No pictures belong in the answer. Repeat all the entries exactly.

Raw data:
--------
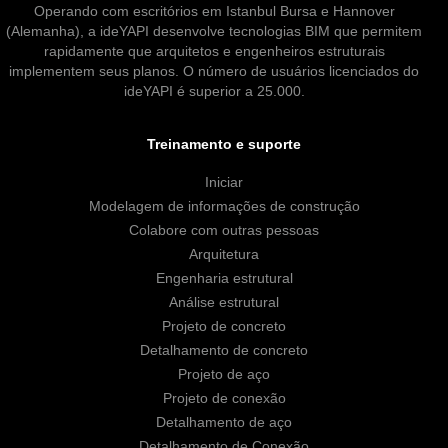
Operando com escritórios em Istanbul Bursa e Hannover
(Alemanha), a ideYAPI desenvolve tecnologias BIM que permitem
rapidamente que arquitetos e engenheiros estruturais
implementem seus planos. O número de usuários licenciados do
ideYAPI é superior a 25.000.
Treinamento e suporte
Iniciar
Modelagem de informações de construção
Colabore com outras pessoas
Arquitetura
Engenharia estrutural
Análise estrutural
Projeto de concreto
Detalhamento de concreto
Projeto de aço
Projeto de conexão
Detalhamento de aço
Detalhamento de Conexão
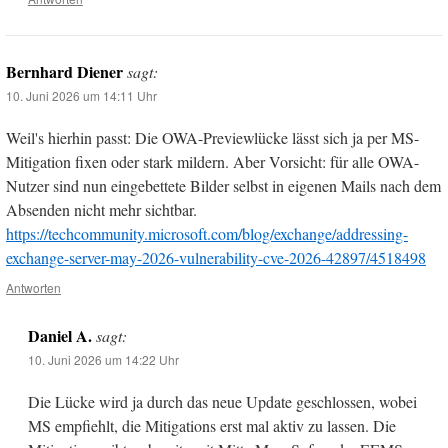
Bernhard Diener
sagt:
10. Juni 2026 um 14:11 Uhr
Weil's hierhin passt: Die OWA-Previewlücke lässt sich ja per MS-
Mitigation fixen oder stark mildern. Aber Vorsicht: für alle OWA-
Nutzer sind nun eingebettete Bilder selbst in eigenen Mails nach dem
Absenden nicht mehr sichtbar.
https://techcommunity.microsoft.com/blog/exchange/addressing-
exchange-server-may-2026-vulnerability-cve-2026-42897/4518498
Antworten
Daniel A.
sagt:
10. Juni 2026 um 14:22 Uhr
Die Lücke wird ja durch das neue Update geschlossen, wobei
MS empfiehlt, die Mitigations erst mal aktiv zu lassen. Die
--------
Output:
Operando com escritórios em Istanbul Bursa e Hannover
(Alemanha), a ideYAPI desenvolve tecnologias BIM que permitem
rapidamente que arquitetos e engenheiros estruturais
implementem seus planos. O número de usuários licenciados do
ideYAPI é superior a 25.000.
Treinamento e suporte
Iniciar
Modelagem de informações de construção
Colabore com outras pessoas
Arquitetura
Engenharia estrutural
Análise estrutural
Projeto de concreto
Detalhamento de concreto
Projeto de aço
Projeto de conexão
Detalhamento de aço
Detalhamento de Conexão
Bernhard Diener
sagt:
10. Juni 2026 um 14:11 Uhr
Weil's hierhin passt: Die OWA-Previewlücke lässt sich ja per MS-
Mitigation fixen oder stark mildern. Aber Vorsicht: für alle OWA-
Nutzer sind nun eingebettete Bilder selbst in eigenen Mails nach dem
Absenden nicht mehr sichtbar.
https://techcommunity.microsoft.com/blog/exchange/addressing-
exchange-server-may-2026-vulnerability-cve-2026-42897/4518498
Antworten
Daniel A.
sagt:
10. Juni 2026 um 14:22 Uhr
Die Lücke wird ja durch das neue Update geschlossen, wobei
MS empfiehlt, die Mitigations erst mal aktiv zu lassen. Die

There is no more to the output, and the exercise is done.